> [Input]
......

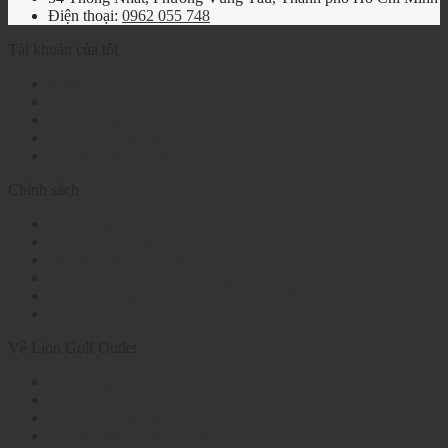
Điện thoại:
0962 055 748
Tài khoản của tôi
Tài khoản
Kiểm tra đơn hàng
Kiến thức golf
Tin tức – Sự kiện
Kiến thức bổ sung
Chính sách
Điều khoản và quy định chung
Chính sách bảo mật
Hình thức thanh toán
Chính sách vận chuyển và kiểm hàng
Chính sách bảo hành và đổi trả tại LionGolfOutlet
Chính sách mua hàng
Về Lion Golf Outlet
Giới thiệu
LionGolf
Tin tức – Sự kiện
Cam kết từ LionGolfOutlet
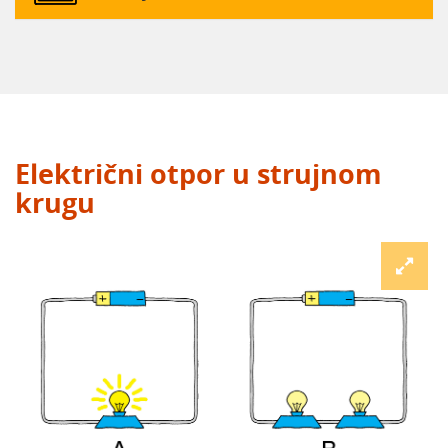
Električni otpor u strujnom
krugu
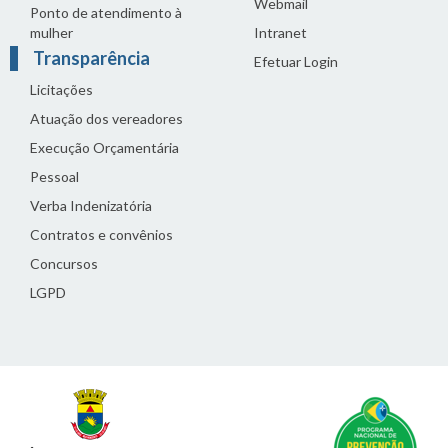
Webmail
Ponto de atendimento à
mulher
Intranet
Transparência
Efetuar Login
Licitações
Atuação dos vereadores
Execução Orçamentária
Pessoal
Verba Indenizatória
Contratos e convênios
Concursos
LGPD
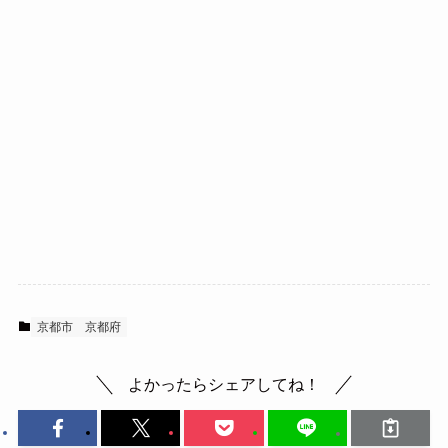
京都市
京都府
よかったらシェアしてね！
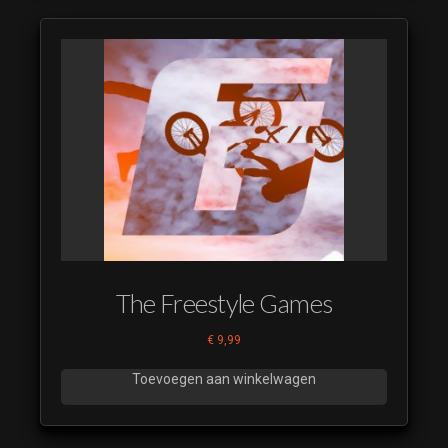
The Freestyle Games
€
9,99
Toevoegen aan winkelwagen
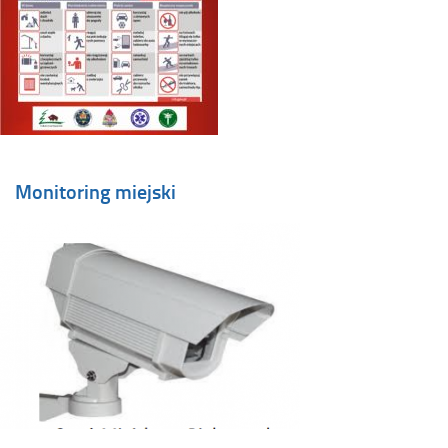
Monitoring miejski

......

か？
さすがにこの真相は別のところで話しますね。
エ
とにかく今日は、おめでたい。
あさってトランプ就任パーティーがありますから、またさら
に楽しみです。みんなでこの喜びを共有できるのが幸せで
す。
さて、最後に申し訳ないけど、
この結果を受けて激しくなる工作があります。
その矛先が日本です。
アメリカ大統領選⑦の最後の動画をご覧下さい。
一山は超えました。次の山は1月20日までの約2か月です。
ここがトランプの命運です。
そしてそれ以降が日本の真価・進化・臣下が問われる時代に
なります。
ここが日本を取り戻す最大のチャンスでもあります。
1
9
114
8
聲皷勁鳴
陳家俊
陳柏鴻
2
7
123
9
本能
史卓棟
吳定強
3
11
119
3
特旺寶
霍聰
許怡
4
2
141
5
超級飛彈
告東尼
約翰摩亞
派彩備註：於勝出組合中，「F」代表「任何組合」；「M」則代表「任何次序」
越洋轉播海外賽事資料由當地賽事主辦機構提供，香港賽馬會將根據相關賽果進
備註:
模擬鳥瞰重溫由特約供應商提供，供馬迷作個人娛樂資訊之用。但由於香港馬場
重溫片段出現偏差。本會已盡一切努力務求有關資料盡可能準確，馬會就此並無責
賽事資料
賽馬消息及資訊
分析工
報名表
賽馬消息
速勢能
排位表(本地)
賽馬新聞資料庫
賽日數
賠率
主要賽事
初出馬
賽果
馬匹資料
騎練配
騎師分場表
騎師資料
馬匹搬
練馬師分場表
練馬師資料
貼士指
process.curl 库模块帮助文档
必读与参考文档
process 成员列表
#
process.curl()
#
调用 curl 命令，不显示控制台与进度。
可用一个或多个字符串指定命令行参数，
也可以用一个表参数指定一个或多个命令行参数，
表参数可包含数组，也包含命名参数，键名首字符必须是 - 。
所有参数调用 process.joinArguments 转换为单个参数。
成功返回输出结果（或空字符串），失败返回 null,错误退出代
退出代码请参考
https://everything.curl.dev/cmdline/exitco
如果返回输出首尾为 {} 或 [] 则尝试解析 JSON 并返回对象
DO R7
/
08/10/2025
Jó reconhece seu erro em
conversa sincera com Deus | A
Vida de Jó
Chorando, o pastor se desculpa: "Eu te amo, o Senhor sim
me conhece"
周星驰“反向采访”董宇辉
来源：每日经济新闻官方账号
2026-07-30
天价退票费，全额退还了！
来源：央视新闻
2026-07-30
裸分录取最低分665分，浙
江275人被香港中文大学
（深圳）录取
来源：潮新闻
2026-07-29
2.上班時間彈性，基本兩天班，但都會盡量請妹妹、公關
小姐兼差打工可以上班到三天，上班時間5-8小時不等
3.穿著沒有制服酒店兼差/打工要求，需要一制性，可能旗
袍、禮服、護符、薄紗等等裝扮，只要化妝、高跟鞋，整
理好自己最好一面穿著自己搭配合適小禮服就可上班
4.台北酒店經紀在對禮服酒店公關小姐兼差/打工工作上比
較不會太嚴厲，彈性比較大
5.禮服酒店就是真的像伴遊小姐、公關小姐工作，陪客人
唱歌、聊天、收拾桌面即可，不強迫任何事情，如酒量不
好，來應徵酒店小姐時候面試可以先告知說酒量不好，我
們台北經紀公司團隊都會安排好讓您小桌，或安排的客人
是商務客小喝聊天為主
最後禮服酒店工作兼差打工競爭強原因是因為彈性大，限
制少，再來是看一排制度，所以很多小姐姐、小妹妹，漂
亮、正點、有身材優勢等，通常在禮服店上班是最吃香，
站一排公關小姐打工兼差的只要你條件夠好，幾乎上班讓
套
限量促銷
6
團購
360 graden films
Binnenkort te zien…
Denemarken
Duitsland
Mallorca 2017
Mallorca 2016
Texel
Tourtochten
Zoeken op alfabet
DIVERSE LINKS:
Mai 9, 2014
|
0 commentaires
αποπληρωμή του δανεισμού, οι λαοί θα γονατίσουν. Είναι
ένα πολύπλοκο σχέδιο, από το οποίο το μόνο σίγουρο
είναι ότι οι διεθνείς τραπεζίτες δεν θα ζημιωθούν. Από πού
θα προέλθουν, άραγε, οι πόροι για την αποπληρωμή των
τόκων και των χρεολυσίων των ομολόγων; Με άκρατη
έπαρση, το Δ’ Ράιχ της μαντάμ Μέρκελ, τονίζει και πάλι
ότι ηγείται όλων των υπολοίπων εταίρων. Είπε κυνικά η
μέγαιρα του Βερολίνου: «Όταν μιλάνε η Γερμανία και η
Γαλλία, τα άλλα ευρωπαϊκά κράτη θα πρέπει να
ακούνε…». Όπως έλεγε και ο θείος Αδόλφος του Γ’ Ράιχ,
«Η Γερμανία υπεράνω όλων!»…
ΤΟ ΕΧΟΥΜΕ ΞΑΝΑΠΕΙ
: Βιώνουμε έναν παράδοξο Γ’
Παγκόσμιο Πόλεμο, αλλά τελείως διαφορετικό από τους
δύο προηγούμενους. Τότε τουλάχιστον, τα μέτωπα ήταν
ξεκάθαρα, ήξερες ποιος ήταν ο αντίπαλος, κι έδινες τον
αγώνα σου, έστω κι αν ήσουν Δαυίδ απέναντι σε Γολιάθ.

......

> [What to produce]
From the data above, output exactly the lines between the one containing "则尝试解析 JSON 并返回对象" and the one containing "3.穿著沒有制服酒店兼差/打工要求，需要一制性，可能旗", counting both of them.

> [Problem solution]
如果返回输出首尾为 {} 或 [] 则尝试解析 JSON 并返回对象
DO R7
/
08/10/2025
Jó reconhece seu erro em
conversa sincera com Deus | A
Vida de Jó
Chorando, o pastor se desculpa: "Eu te amo, o Senhor sim
me conhece"
周星驰“反向采访”董宇辉
来源：每日经济新闻官方账号
2026-07-30
天价退票费，全额退还了！
来源：央视新闻
2026-07-30
裸分录取最低分665分，浙
江275人被香港中文大学
（深圳）录取
来源：潮新闻
2026-07-29
2.上班時間彈性，基本兩天班，但都會盡量請妹妹、公關
小姐兼差打工可以上班到三天，上班時間5-8小時不等
3.穿著沒有制服酒店兼差/打工要求，需要一制性，可能旗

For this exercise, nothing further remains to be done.